11 Denn das ist die Botschaft, die ihr gehört habt von Anfang, daß wir uns untereinander lieben sollen,
12 nicht wie Kain, der von dem Argen war und erwürgte seinen Bruder. Und warum erwürgte er ihn? Weil seine Werke böse waren und die seines Bruders gerecht.
13 Verwundert euch nicht, meine Brüder, wenn euch die Welt hasset.
14 Wir wissen, daß wir aus dem Tode in das Leben gekommen sind; denn wir lieben die Brüder. Wer nicht liebt, der bleibt im Tode.
15 Wer seinen Bruder hasset, der ist ein Totschläger, und ihr wisset, daß ein Totschläger nicht hat das ewige Leben in ihm bleibend.
16 Daran haben wir erkannt die Liebe, daß er sein Leben für uns gelassen hat; und wir sollen auch das Leben für die Brüder lassen.
17 Wenn aber jemand dieser Welt Güter hat und sieht seinen Bruder darben und schließt sein Herz vor ihm zu, wie bleibt die Liebe Gottes in ihm?
18 Meine Kindlein, lasset uns nicht lieben mit Worten noch mit der Zunge, sondern mit der Tat und mit der Wahrheit.
19 Daran erkennen wir, daß wir aus der Wahrheit sind, und können unser Herz vor ihm damit stillen,
20 daß, wenn uns unser Herz verdammt, Gott größer ist als unser Herz und erkennt alle Dinge.
21 Ihr Lieben, wenn uns unser Herz nicht verdammt, so haben wir Zuversicht zu Gott,
22 und was wir bitten, werden wir von ihm nehmen; denn wir halten seine Gebote und tun, was vor ihm gefällig ist.
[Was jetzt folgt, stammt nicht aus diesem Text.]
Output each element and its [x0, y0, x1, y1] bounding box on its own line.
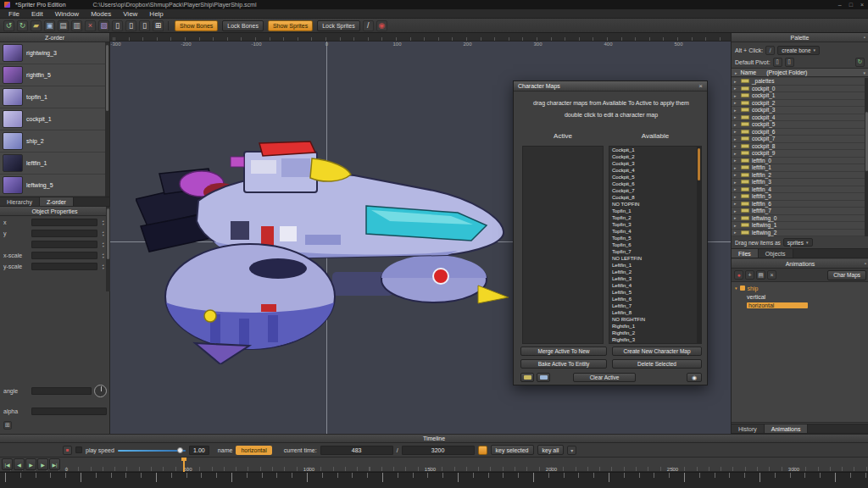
- expand-arrow-icon[interactable]: ▸: [734, 230, 738, 235]
- file-item[interactable]: ▸ leftfin_7: [732, 208, 868, 215]
- pin-icon[interactable]: ▪: [864, 35, 865, 40]
- page2-icon[interactable]: ▯: [125, 20, 136, 31]
- show-bones-button[interactable]: Show Bones: [175, 20, 218, 31]
- file-list-column-header[interactable]: ▸ Name (Project Folder) ▾: [732, 68, 868, 77]
- expand-arrow-icon[interactable]: ▸: [734, 172, 738, 177]
- file-item[interactable]: ▸ cockpit_2: [732, 100, 868, 108]
- character-map-item[interactable]: Cockpit_1: [609, 147, 701, 153]
- alt-click-mode-dropdown[interactable]: create bone ▾: [777, 46, 820, 55]
- page-icon[interactable]: ▯: [112, 20, 123, 31]
- slider-handle[interactable]: [177, 447, 183, 453]
- file-item[interactable]: ▸ cockpit_8: [732, 143, 868, 151]
- expand-arrow-icon[interactable]: ▸: [735, 70, 737, 75]
- show-sprites-button[interactable]: Show Sprites: [268, 20, 313, 31]
- sound-icon[interactable]: ◉: [376, 20, 387, 31]
- file-item[interactable]: ▸ cockpit_6: [732, 129, 868, 136]
- file-item[interactable]: ▸ leftfin_6: [732, 201, 868, 208]
- add-animation-icon[interactable]: +: [745, 270, 754, 280]
- file-item[interactable]: ▸ leftfin_3: [732, 179, 868, 186]
- file-item[interactable]: ▸ cockpit_0: [732, 86, 868, 93]
- expand-arrow-icon[interactable]: ▸: [734, 158, 738, 163]
- character-map-item[interactable]: Topfin_6: [609, 241, 701, 248]
- character-map-item[interactable]: Cockpit_6: [609, 180, 701, 187]
- key-options-button[interactable]: ▾: [567, 446, 576, 455]
- delete-icon[interactable]: ×: [85, 20, 96, 31]
- expand-arrow-icon[interactable]: ▸: [734, 208, 738, 214]
- property-spinner[interactable]: ▴▾: [100, 263, 106, 270]
- expand-arrow-icon[interactable]: ▸: [734, 201, 738, 206]
- expand-arrow-icon[interactable]: ▸: [734, 194, 738, 199]
- character-map-item[interactable]: Leftfin_4: [609, 282, 701, 289]
- minimize-button[interactable]: –: [838, 2, 842, 8]
- character-map-item[interactable]: Leftfin_3: [609, 275, 701, 282]
- play-speed-slider[interactable]: [118, 446, 186, 454]
- open-file-icon[interactable]: ▰: [31, 20, 42, 31]
- z-order-item[interactable]: leftfin_1: [0, 152, 109, 175]
- key-all-button[interactable]: key all: [537, 445, 565, 455]
- key-selected-button[interactable]: key selected: [491, 445, 534, 455]
- lock-sprites-button[interactable]: Lock Sprites: [317, 20, 360, 31]
- clear-active-button[interactable]: Clear Active: [573, 373, 636, 382]
- character-map-item[interactable]: Cockpit_4: [609, 167, 701, 174]
- bake-active-button[interactable]: Bake Active To Entity: [520, 359, 607, 369]
- character-map-item[interactable]: Leftfin_2: [609, 269, 701, 275]
- character-map-item[interactable]: Topfin_1: [609, 208, 701, 214]
- character-map-item[interactable]: Leftfin_1: [609, 262, 701, 269]
- playhead-marker[interactable]: [183, 458, 185, 472]
- z-order-item[interactable]: rightwing_3: [0, 42, 109, 64]
- duplicate-animation-icon[interactable]: ▤: [756, 270, 765, 280]
- file-item[interactable]: ▸ leftwing_1: [732, 222, 868, 230]
- character-map-item[interactable]: Leftfin_5: [609, 289, 701, 296]
- property-input[interactable]: [31, 252, 97, 259]
- loop-icon[interactable]: ■: [63, 446, 72, 455]
- timeline-ruler[interactable]: 050010001500200025003000: [0, 458, 868, 472]
- file-item[interactable]: ▸ leftfin_1: [732, 164, 868, 172]
- expand-arrow-icon[interactable]: ▸: [734, 129, 738, 134]
- property-spinner[interactable]: ▴▾: [100, 252, 106, 259]
- property-spinner[interactable]: ▴▾: [100, 219, 106, 226]
- file-item[interactable]: ▸ leftfin_4: [732, 186, 868, 194]
- copy-icon[interactable]: ▤: [58, 20, 69, 31]
- file-item[interactable]: ▸ cockpit_4: [732, 114, 868, 122]
- file-item[interactable]: ▸ leftfin_5: [732, 193, 868, 201]
- sort-arrow-icon[interactable]: ▾: [863, 70, 865, 75]
- merge-active-button[interactable]: Merge Active To New: [520, 347, 607, 356]
- play-speed-checkbox[interactable]: [75, 446, 82, 453]
- active-maps-list[interactable]: [522, 146, 604, 344]
- pivot-option-icon[interactable]: ▯: [773, 58, 782, 67]
- tab-animations[interactable]: Animations: [765, 424, 809, 433]
- first-frame-button[interactable]: |◀: [2, 458, 13, 470]
- z-order-item[interactable]: leftwing_5: [0, 175, 109, 197]
- tab-hierarchy[interactable]: Hierarchy: [0, 197, 40, 206]
- character-map-item[interactable]: Cockpit_8: [609, 194, 701, 201]
- character-map-item[interactable]: NO LEFTFIN: [609, 255, 701, 262]
- record-icon[interactable]: ●: [734, 270, 743, 280]
- z-order-item[interactable]: topfin_1: [0, 86, 109, 108]
- tab-files[interactable]: Files: [732, 249, 759, 258]
- create-character-map-button[interactable]: Create New Character Map: [612, 347, 702, 356]
- play-button[interactable]: ▶: [25, 458, 36, 470]
- lock-bones-button[interactable]: Lock Bones: [222, 20, 264, 31]
- property-input[interactable]: [31, 230, 97, 237]
- character-map-item[interactable]: Cockpit_7: [609, 187, 701, 194]
- menu-item[interactable]: View: [117, 10, 143, 18]
- z-order-item[interactable]: rightfin_5: [0, 64, 109, 86]
- file-item[interactable]: ▸ leftfin_2: [732, 172, 868, 180]
- timeline-overview[interactable]: [0, 472, 868, 488]
- property-spinner[interactable]: ▴▾: [100, 241, 106, 248]
- z-order-item[interactable]: ship_2: [0, 130, 109, 152]
- property-spinner[interactable]: ▴▾: [100, 230, 106, 237]
- character-map-item[interactable]: Topfin_7: [609, 248, 701, 255]
- expand-arrow-icon[interactable]: ▸: [734, 136, 738, 141]
- menu-item[interactable]: Modes: [85, 10, 117, 18]
- auto-key-button[interactable]: [478, 446, 487, 455]
- total-time-field[interactable]: 3200: [402, 446, 475, 455]
- animation-item-horizontal[interactable]: horizontal: [732, 301, 868, 309]
- character-map-item[interactable]: Rightfin_1: [609, 323, 701, 330]
- close-button[interactable]: ×: [860, 2, 864, 8]
- file-item[interactable]: ▸ cockpit_7: [732, 136, 868, 143]
- page3-icon[interactable]: ▯: [139, 20, 150, 31]
- alpha-input[interactable]: [31, 408, 107, 415]
- refresh-icon[interactable]: ↻: [855, 58, 865, 67]
- expand-arrow-icon[interactable]: ▸: [734, 215, 738, 220]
23 Und das ist sein Gebot, daß wir glauben an den Namen seines Sohnes Jesus Christus und lieben uns untereinander, wie er uns das Gebot gegeben hat.
24 Und wer seine Gebote hält, der bleibt in ihm und er in ihm. Und daran erkennen wir, daß er in uns bleibt: an dem Geist, den er uns gegeben hat.